The draft instructions for the new Son of FBAR (Form 8938) were released today. (Here is a link to my discussion of the form itself.) Here are some highlights from a first skimming of the instructions:
- For unmarried taxpayers living in the United States, the new form must be completed if you have either more than $50,000 in foreign financial accounts on the last day of your tax year (usually December 31st) or if you had more than $100,000 at any time during the tax year. If you are married filing jointly, the amounts double (to $100,000/$200,000).
- For unmarried taxpayers living outside of the United States who are either bona fide residents of a foreign country(ies) or passes the Physical Presence Test (Form 2555, the Foreign Earned Income Exclusion), you must file the form if you have more than $200,000 on the last day of the tax year or more than $400,000 at any time during the tax year.
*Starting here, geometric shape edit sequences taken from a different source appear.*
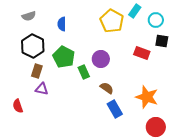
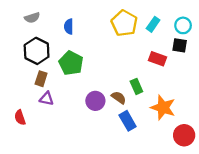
cyan rectangle: (135, 11) -> (153, 24), moved
cyan circle: (156, 20) -> (183, 25), moved
purple circle: (101, 59) -> (95, 101), moved
green rectangle: (84, 72) -> (136, 86), moved
red circle: (156, 127) -> (184, 135), moved

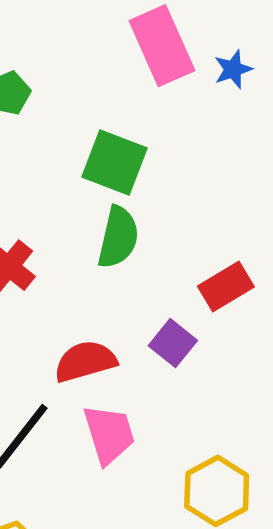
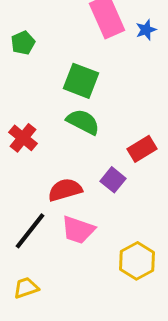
green semicircle: (118, 237) -> (83, 122), turned -76
pink trapezoid: (109, 434) -> (78, 230), turned 126

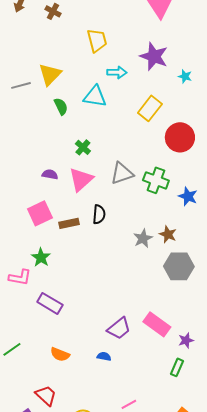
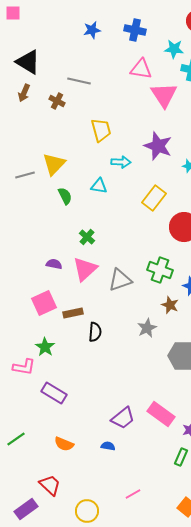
cyan triangle: (95, 96) -> (99, 186), size x0.7
gray triangle: (122, 173) -> (120, 280), moved
black semicircle: (99, 214) -> (95, 332), moved
brown star: (168, 234) -> (170, 305), moved

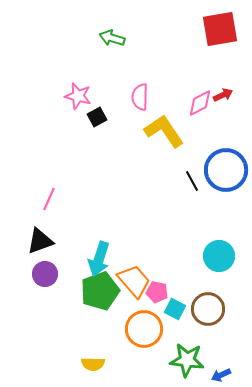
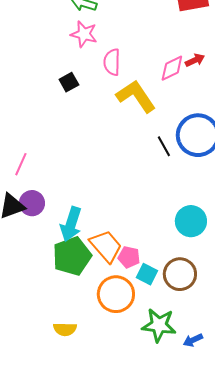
pink star: (78, 96) -> (84, 34), moved
purple circle: (45, 274) -> (32, 203), moved

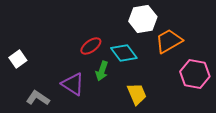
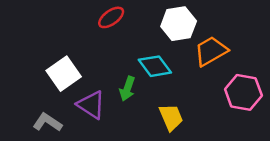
red ellipse: (91, 46) -> (111, 17), moved
white square: (18, 59) -> (64, 74), moved, size x1.5

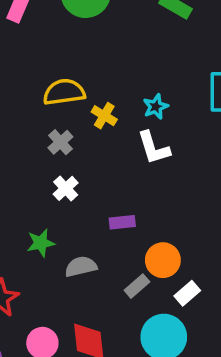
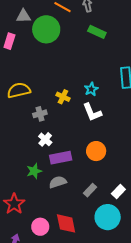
yellow semicircle: (64, 92) -> (19, 90), moved
gray cross: (60, 142) -> (40, 114), turned 32
purple rectangle: (122, 222) -> (61, 158), moved, size x1.5
orange circle: (163, 260) -> (96, 151), moved

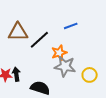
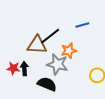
brown triangle: (18, 32) -> (37, 45), moved
gray star: (65, 66) -> (57, 64), moved

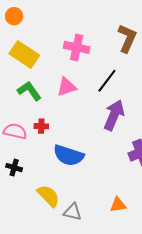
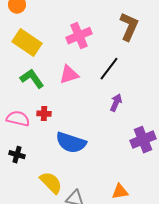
pink cross: (77, 47) -> (79, 36), turned -35
purple arrow: (114, 115) -> (116, 103), size x0.6

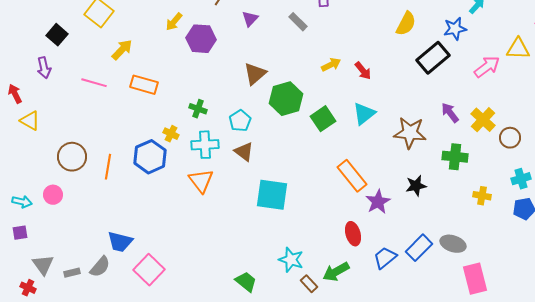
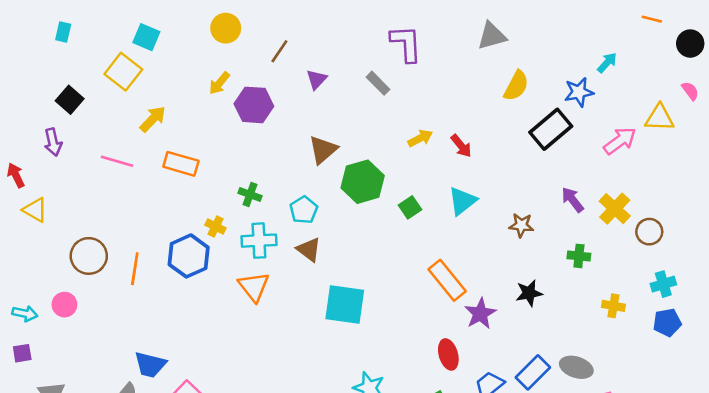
green square: (323, 119) -> (410, 207), size x0.7
brown star: (410, 133) -> (521, 225), size x0.6
green cross: (455, 157) -> (579, 256), size x0.7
If you are married filing jointly, the numbers increase to $400,000/$600,000.
As for the types of accounts and assets that are reportable:
- Any financial account maintained by a foreign financial institution;
- Other foreign financial assets, held for investment but not maintained by a financial institution, including stocks not issued by a US person, interests in foreign entities, and various financial instruments issued by non-US persons.
- A foreign financial institution is a non-US financial institution that is a bank (or similar entity), hold financial assets for others, and is engaged in investing, holding partnership interests, or other financial roles.
- Foreign mutual funds, foreign hedge funds, and foreign private equity funds are covered.
- Online gambling accounts do not appear to be covered.
There is a transitional rule available for taxpayers who would have had to file this form in 2011 (generally, business entities filing on a fiscal year); they can file in 2012 without penalty.
The instructions are 11 pages long, and I don’t have time to delve into all of them at this point. Suffice to say that if you are covered by the new Son of FBAR, your tax return just became far more complicated and you will need to talk to your tax professional about this issue.
are u sure?
this is what an attorney emailed me:
Online poker players raise an interesting issue that has not been addressed by the courts or the IRS. The issue is whether an online gaming account is a “foreign financial account” to which the reporting obligations apply. Currently it appears that this type of account WOULD be considered a reportable account. Note, the following however:
a. If this is the taxpayer’s only offshore account, the highest balance in the account would have to be >$10,000 in order to be reportable on the FBAR
b. Regardless of the amount in the account, the existence of the account is required to be reported on the form 1040 Schedule B. This is a very important distinction as the US tax court held the failure to disclose an account on Schedule B was instrumental in applying the “willful” failure to file penalties on the FBAR.
c. Depending on the account balance, the account may also have to be reported on the form 8938, which is a new form required for tax years 2011 forward ($10,000 penalty for failure to file).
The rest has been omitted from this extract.